Soft-deleted vaults can be restored from the dashboard or plugin. Permanently deleting a vault removes its metadata and cleans up unreferenced finalized blobs where safe.

See Backend configuration for environment variables and Docker details.

Build From Source

Use this path if you want to modify the code or build everything locally.

Backend:

cd backend
go test ./...
go run ./cmd/nox-sync

Plugin:

cd plugin
npm install
npm run typecheck
npm run test
npm run build

The installable plugin files are written to plugin/dist/:

main.js
manifest.json
styles.css

Local development backend with Docker:

docker compose -f docker-compose.dev.yml up --build

Release Notes

Backend releases are Docker images. The production Compose example uses:

ghcr.io/mapherez/nox-sync:latest

Plugin releases should attach these files as GitHub release assets:

main.js
manifest.json
styles.css

The release tag should match the version in plugin/manifest.json.

Documentation

• User setup guide
• Backend configuration
• Troubleshooting
• Security policy

Security And Quality

NoX Sync uses GitHub Actions for backend tests, plugin type checks, plugin tests, plugin builds, and Docker image builds. CodeQL and OpenSSF Scorecard workflows are included for automated security scanning and repository health checks.
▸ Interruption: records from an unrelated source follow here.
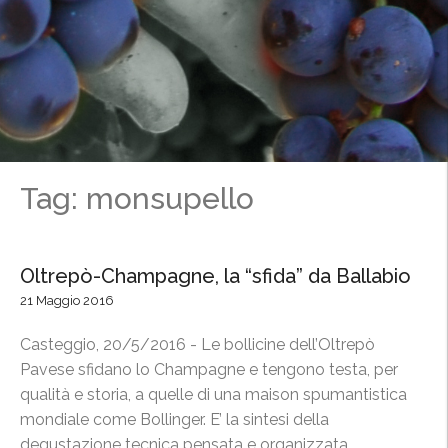
Tag: monsupello
Oltrepò-Champagne, la “sfida” da Ballabio
21 Maggio 2016
Casteggio, 20/5/2016 - Le bollicine dell’Oltrepò
Pavese sfidano lo Champagne e tengono testa, per
qualità e storia, a quelle di una maison spumantistica
mondiale come Bollinger. E’ la sintesi della
degustazione tecnica pensata e organizzata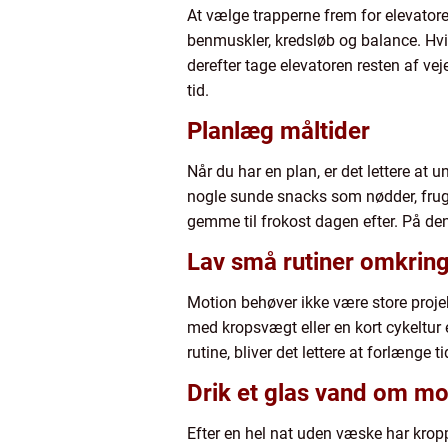
At vælge trapperne frem for elevatore
benmuskler, kredsløb og balance. Hvis
derefter tage elevatoren resten af ve
tid.
Planlæg måltider
Når du har en plan, er det lettere at 
nogle sunde snacks som nødder, frug
gemme til frokost dagen efter. På de
Lav små rutiner omkrin
Motion behøver ikke være store projek
med kropsvægt eller en kort cykeltur er
rutine, bliver det lettere at forlænge t
Drik et glas vand om m
Efter en hel nat uden væske har krop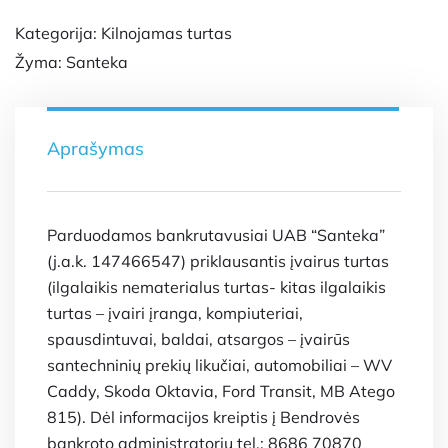
Kategorija:
Kilnojamas turtas
Žyma:
Santeka
Aprašymas
Parduodamos bankrutavusiai UAB “Santeka”
(j.a.k. 147466547) priklausantis įvairus turtas
(ilgalaikis nematerialus turtas- kitas ilgalaikis
turtas – įvairi įranga, kompiuteriai,
spausdintuvai, baldai, atsargos – įvairūs
santechninių prekių likučiai, automobiliai – WV
Caddy, Skoda Oktavia, Ford Transit, MB Atego
815). Dėl informacijos kreiptis į Bendrovės
bankroto administratorių tel.: 8686 70870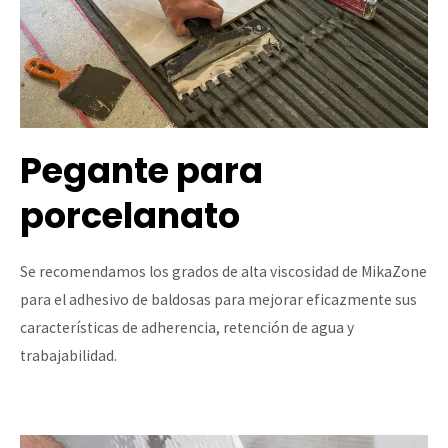
Pegante para
porcelanato
Se recomendamos los grados de alta viscosidad de MikaZone
para el adhesivo de baldosas para mejorar eficazmente sus
características de adherencia, retención de agua y
trabajabilidad.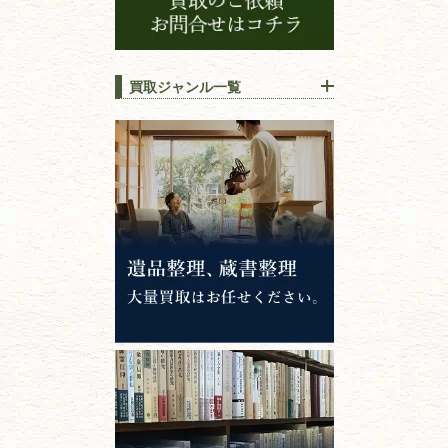
買取ジャンル一覧
江戸時代の
書物
唐本・漢籍・
中国書物・朝鮮本
錦絵・浮世絵・
版画・刷り物
専門書・
学術書
哲学書・思想書
心理学・倫理学
仏教書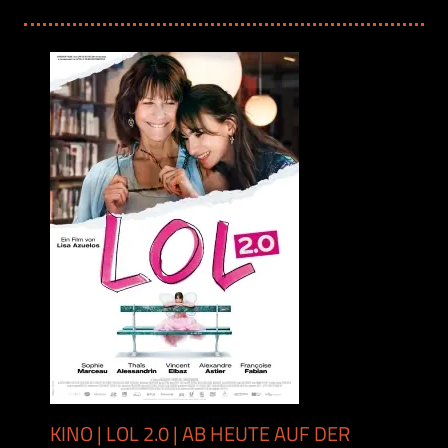
KINO | LOL 2.0 | AB HEUTE AUF DER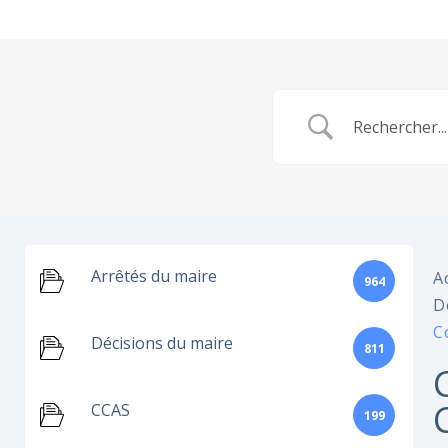
Arrêtés du maire
A
964
D
C
Décisions du maire
811
CCAS
199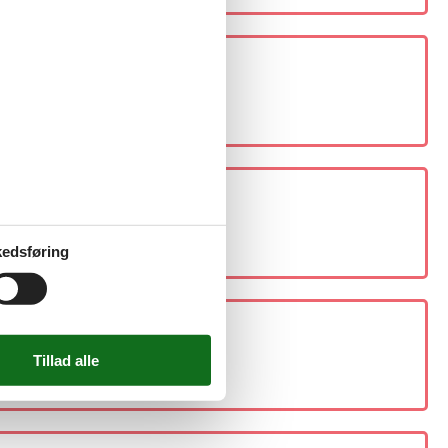
edsføring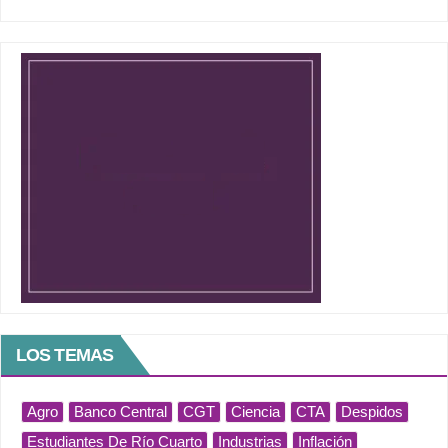
LOS TEMAS
Agro
Banco Central
CGT
Ciencia
CTA
Despidos
Estudiantes De Río Cuarto
Industrias
Inflación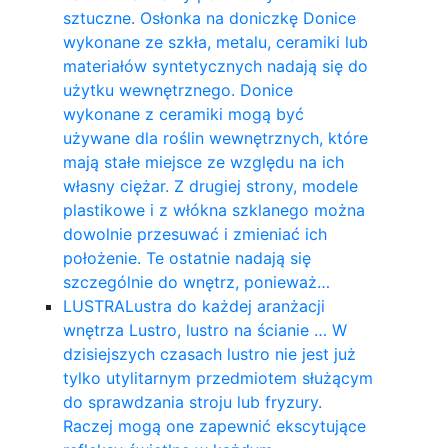
sztuczne. Osłonka na doniczkę Donice
wykonane ze szkła, metalu, ceramiki lub
materiałów syntetycznych nadają się do
użytku wewnętrznego. Donice
wykonane z ceramiki mogą być
używane dla roślin wewnętrznych, które
mają stałe miejsce ze względu na ich
własny ciężar. Z drugiej strony, modele
plastikowe i z włókna szklanego można
dowolnie przesuwać i zmieniać ich
położenie. Te ostatnie nadają się
szczególnie do wnętrz, ponieważ…
LUSTRA
Lustra do każdej aranżacji
wnętrza Lustro, lustro na ścianie … W
dzisiejszych czasach lustro nie jest już
tylko utylitarnym przedmiotem służącym
do sprawdzania stroju lub fryzury.
Raczej mogą one zapewnić ekscytujące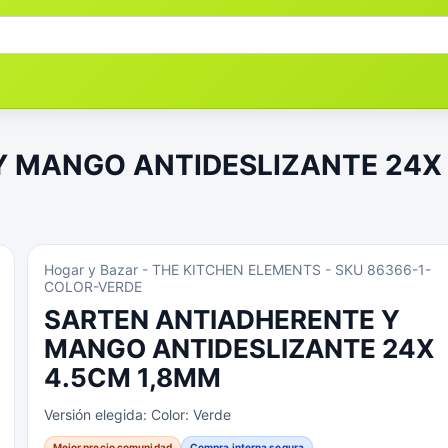
 MANGO ANTIDESLIZANTE 24X
Hogar y Bazar
- THE KITCHEN ELEMENTS
- SKU 86366-1-
COLOR-VERDE
SARTEN ANTIADHERENTE Y
MANGO ANTIDESLIZANTE 24X
4.5CM 1,8MM
Versión elegida:
Color: Verde
Mejor precio comunidad
Compra interna segura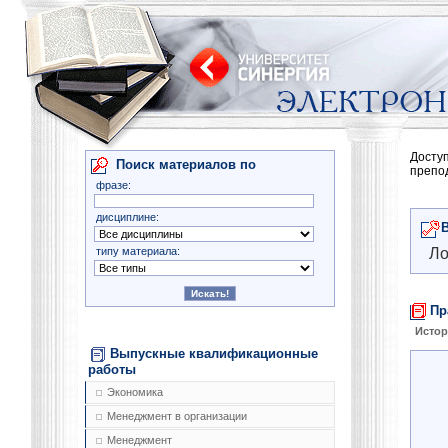
Досту
Поиск материалов по
препо
фразе:
дисциплине:
типу материала:
Ло
Пр
Истор
Выпускные квалификационные
работы
Экономика
Менеджмент в организации
Менеджмент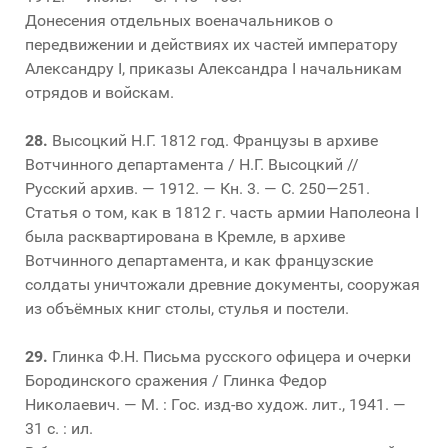
Донесения отдельных военачальников о
передвижении и действиях их частей императору
Александру I, приказы Александра I начальникам
отрядов и войскам.
28.
Высоцкий Н.Г. 1812 год. Французы в архиве
Вотчинного департамента / Н.Г. Высоцкий //
Русский архив. — 1912. — Кн. 3. — С. 250—251.
Статья о том, как в 1812 г. часть армии Наполеона I
была расквартирована в Кремле, в архиве
Вотчинного департамента, и как французские
солдаты уничтожали древние документы, сооружая
из объёмных книг столы, стулья и постели.
29.
Глинка Ф.Н. Письма русского офицера и очерки
Бородинского сражения / Глинка Федор
Николаевич. — М. : Гос. изд-во худож. лит., 1941. —
31 с. : ил.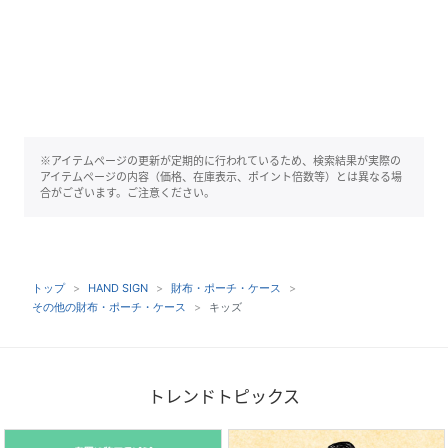
※アイテムページの更新が定期的に行われているため、検索結果が実際の
アイテムページの内容（価格、在庫表示、ポイント倍数等）とは異なる場
合がございます。ご注意ください。
トップ
HAND SIGN
財布・ポーチ・ケース
その他の財布・ポーチ・ケース
キッズ
トレンドトピックス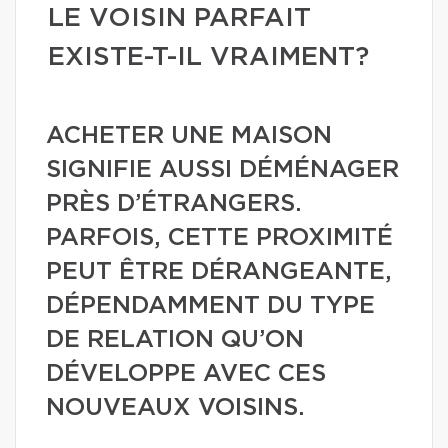
LE VOISIN PARFAIT
EXISTE-T-IL VRAIMENT?
ACHETER UNE MAISON
SIGNIFIE AUSSI DÉMÉNAGER
PRÈS D’ÉTRANGERS.
PARFOIS, CETTE PROXIMITÉ
PEUT ÊTRE DÉRANGEANTE,
DÉPENDAMMENT DU TYPE
DE RELATION QU’ON
DÉVELOPPE AVEC CES
NOUVEAUX VOISINS.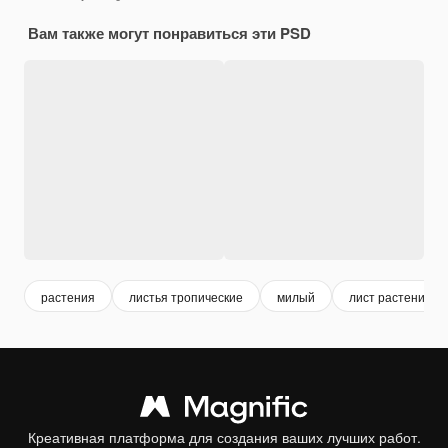
Вам также могут понравиться эти PSD
растения
листья тропические
милый
лист растения
Креативная платформа для создания ваших лучших работ.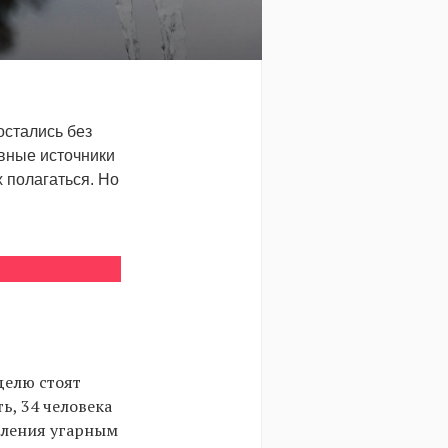
остались без
ивные источники
х полагаться. Но
делю стоят
ь, 34 человека
авления угарным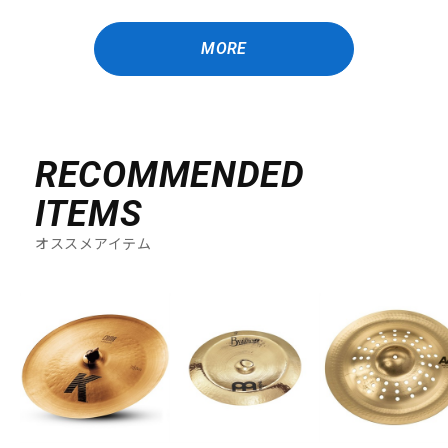
MORE
RECOMMENDED
ITEMS
オススメアイテム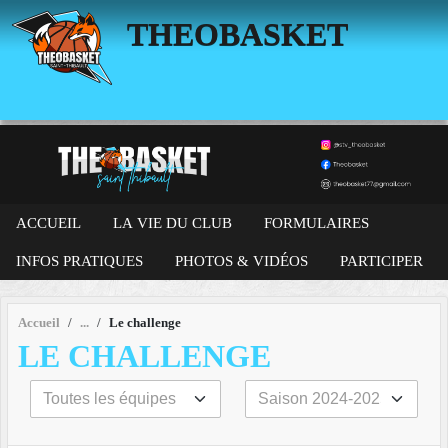
Panneau de gestion des cookies
THEOBASKET
ACCUEIL
LA VIE DU CLUB
FORMULAIRES
INFOS PRATIQUES
PHOTOS & VIDÉOS
PARTICIPER
Accueil
Le challenge
LE CHALLENGE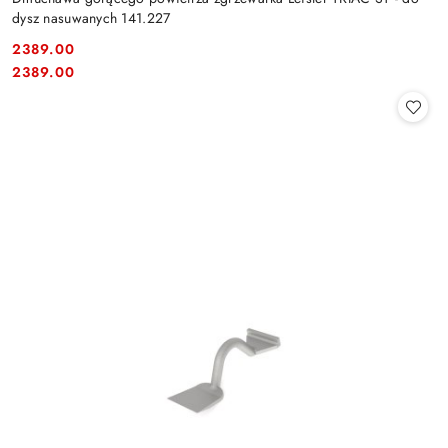
dysz nasuwanych 141.227
2389.00
Cena:
Cena:
2389.00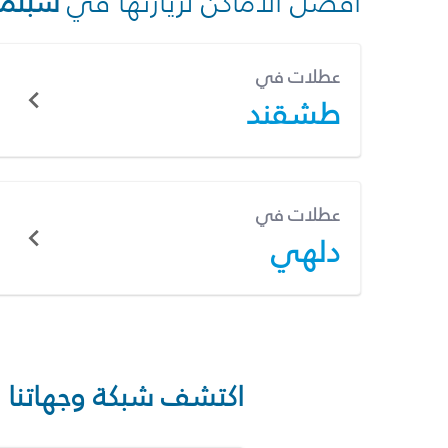
أفضل الأماكن لزيارتها في
سبتمب
عطلات في
طشقند
عطلات في
دلهي
اكتشف شبكة وجهاتنا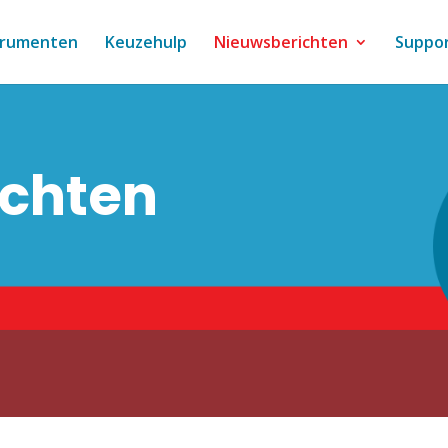
trumenten
Keuzehulp
Nieuwsberichten
Suppo
ichten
Security issues should be reported privately. See Security Policy.

License

NoX Sync is released under the GNU General Public License v3.0. You can use, copy, modify, self-host, and redistribute it, but distributed modified versions must remain open-source under the GPL. The software is provided without warranty.

Safety Model

NoX Sync treats the backend as the authority for users, vault ownership, sync locks, sessions, remote state, and commits. Files are not considered synced until content hashes are verified and the backend commit succeeds. Users cannot access each other's vaults, conflicts are explicit, and normal sync does not silently overwrite local or remote changes.

Obsidian Policy Disclosures

NoX Sync is intended to be clear about the behaviors Obsidian asks plugin authors to disclose:

• Account requirement: Full sync access requires an allowlisted Google account on the self-hosted backend. The plugin itself authenticates with the user's backend API key.
• Network use: The plugin sends vault manifests, file content, sync status requests, and vault management requests only to the Server URL configured by the user. The backend dashboard uses Google OAuth for login. The optional support link opens Buy Me a Coffee only when clicked.
• Payment: No payment is required for full access. The Buy Me a Coffee link is optional.
• Telemetry: The plugin does not include client-side telemetry or analytics.
• Ads: The plugin does not load dynamic ads. The settings page includes an optional static support link.
• File access: The plugin uses Obsidian's vault APIs for files inside the currently opened vault, including .nox-sync-trash/. It does not access files outside the vault.
• Updates: The plugin does not include a self-update mechanism. Updates are installed through Obsidian/GitHub release files.